# Your task:
Give back exactly the lines that run from the beginning of the entries to the line containing "December 26, 2025", both included, and nothing else.

# Dataset:
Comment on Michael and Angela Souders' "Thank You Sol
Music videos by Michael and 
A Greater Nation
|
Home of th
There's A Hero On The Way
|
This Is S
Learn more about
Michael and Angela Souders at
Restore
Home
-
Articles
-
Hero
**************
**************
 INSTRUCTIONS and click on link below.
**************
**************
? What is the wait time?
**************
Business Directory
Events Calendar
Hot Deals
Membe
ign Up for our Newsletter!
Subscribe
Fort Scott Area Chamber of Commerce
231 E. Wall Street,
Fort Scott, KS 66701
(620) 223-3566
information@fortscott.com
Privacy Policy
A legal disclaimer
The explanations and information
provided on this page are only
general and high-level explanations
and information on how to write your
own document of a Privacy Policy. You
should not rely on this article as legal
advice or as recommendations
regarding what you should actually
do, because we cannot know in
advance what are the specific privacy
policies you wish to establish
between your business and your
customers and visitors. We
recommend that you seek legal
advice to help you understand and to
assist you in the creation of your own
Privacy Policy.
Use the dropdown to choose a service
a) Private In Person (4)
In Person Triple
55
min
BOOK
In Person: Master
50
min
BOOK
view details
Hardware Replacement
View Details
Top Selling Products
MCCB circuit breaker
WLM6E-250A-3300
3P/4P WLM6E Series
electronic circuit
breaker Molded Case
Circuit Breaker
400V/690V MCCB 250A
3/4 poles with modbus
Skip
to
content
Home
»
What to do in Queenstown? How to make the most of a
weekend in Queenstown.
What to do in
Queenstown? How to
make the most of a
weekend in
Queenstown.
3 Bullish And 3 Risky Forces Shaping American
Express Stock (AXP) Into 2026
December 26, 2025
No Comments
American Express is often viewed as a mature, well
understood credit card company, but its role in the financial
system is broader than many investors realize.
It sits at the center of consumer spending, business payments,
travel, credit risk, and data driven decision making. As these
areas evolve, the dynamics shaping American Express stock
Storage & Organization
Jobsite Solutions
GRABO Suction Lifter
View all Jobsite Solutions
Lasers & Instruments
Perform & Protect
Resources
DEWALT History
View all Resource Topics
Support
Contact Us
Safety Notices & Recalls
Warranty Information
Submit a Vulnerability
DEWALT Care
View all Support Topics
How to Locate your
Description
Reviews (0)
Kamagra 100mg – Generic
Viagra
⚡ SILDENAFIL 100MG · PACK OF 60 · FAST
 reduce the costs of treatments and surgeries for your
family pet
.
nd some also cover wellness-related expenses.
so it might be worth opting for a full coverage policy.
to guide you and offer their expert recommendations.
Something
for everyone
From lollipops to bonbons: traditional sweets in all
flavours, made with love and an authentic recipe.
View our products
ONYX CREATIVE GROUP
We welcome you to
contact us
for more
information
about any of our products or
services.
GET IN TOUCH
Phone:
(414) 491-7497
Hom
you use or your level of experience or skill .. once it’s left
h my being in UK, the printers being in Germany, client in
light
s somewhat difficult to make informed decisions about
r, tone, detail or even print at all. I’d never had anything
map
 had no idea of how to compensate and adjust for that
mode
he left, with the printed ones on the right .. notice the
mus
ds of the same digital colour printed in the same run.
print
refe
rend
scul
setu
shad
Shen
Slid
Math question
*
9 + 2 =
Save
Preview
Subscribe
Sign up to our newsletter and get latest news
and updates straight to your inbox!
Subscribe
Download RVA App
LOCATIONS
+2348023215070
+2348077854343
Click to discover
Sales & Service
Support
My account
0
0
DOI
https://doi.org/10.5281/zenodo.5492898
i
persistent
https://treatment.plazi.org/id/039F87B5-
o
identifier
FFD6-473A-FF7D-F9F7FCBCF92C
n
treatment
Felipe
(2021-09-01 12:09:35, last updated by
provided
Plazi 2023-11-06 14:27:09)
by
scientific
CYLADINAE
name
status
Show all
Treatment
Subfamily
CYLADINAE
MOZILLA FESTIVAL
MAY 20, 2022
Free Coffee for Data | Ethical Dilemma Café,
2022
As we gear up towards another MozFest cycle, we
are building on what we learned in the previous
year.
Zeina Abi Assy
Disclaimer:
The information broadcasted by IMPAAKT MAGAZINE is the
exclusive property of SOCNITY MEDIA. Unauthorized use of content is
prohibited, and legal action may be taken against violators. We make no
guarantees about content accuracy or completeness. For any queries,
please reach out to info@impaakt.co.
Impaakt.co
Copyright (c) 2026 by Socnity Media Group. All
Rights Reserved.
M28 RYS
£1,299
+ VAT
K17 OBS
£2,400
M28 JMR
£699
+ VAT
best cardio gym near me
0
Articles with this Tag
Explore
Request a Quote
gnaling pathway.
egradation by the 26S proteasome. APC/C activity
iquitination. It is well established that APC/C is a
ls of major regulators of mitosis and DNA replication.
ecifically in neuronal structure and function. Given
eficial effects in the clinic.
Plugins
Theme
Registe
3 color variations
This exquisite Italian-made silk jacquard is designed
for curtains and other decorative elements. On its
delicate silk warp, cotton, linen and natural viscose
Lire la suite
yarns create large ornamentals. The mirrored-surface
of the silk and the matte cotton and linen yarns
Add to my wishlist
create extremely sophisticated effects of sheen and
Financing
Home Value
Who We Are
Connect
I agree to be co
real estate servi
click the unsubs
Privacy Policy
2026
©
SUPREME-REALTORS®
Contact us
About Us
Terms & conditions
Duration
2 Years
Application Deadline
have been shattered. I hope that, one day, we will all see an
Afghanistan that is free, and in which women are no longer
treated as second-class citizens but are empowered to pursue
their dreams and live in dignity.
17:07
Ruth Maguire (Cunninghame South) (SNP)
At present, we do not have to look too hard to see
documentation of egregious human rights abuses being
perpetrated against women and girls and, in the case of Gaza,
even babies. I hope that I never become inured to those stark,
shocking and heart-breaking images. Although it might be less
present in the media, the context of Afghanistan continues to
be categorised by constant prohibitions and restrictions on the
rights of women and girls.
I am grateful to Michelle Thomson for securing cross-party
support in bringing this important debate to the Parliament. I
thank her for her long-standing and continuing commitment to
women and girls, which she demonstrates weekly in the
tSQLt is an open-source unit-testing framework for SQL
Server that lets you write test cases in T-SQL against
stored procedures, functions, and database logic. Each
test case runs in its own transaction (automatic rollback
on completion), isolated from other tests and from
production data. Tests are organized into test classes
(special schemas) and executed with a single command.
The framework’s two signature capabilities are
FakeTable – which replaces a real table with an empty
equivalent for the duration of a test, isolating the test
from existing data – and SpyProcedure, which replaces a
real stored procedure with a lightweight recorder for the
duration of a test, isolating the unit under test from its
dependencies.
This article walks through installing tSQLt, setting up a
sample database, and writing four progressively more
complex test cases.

# Answer area:
Comment on Michael and Angela Souders' "Thank You Sol
Music videos by Michael and 
A Greater Nation
|
Home of th
There's A Hero On The Way
|
This Is S
Learn more about
Michael and Angela Souders at
Restore
Home
-
Articles
-
Hero
**************
**************
 INSTRUCTIONS and click on link below.
**************
**************
? What is the wait time?
**************
Business Directory
Events Calendar
Hot Deals
Membe
ign Up for our Newsletter!
Subscribe
Fort Scott Area Chamber of Commerce
231 E. Wall Street,
Fort Scott, KS 66701
(620) 223-3566
information@fortscott.com
Privacy Policy
A legal disclaimer
The explanations and information
provided on this page are only
general and high-level explanations
and information on how to write your
own document of a Privacy Policy. You
should not rely on this article as legal
advice or as recommendations
regarding what you should actually
do, because we cannot know in
advance what are the specific privacy
policies you wish to establish
between your business and your
customers and visitors. We
recommend that you seek legal
advice to help you understand and to
assist you in the creation of your own
Privacy Policy.
Use the dropdown to choose a service
a) Private In Person (4)
In Person Triple
55
min
BOOK
In Person: Master
50
min
BOOK
view details
Hardware Replacement
View Details
Top Selling Products
MCCB circuit breaker
WLM6E-250A-3300
3P/4P WLM6E Series
electronic circuit
breaker Molded Case
Circuit Breaker
400V/690V MCCB 250A
3/4 poles with modbus
Skip
to
content
Home
»
What to do in Queenstown? How to make the most of a
weekend in Queenstown.
What to do in
Queenstown? How to
make the most of a
weekend in
Queenstown.
3 Bullish And 3 Risky Forces Shaping American
Express Stock (AXP) Into 2026
December 26, 2025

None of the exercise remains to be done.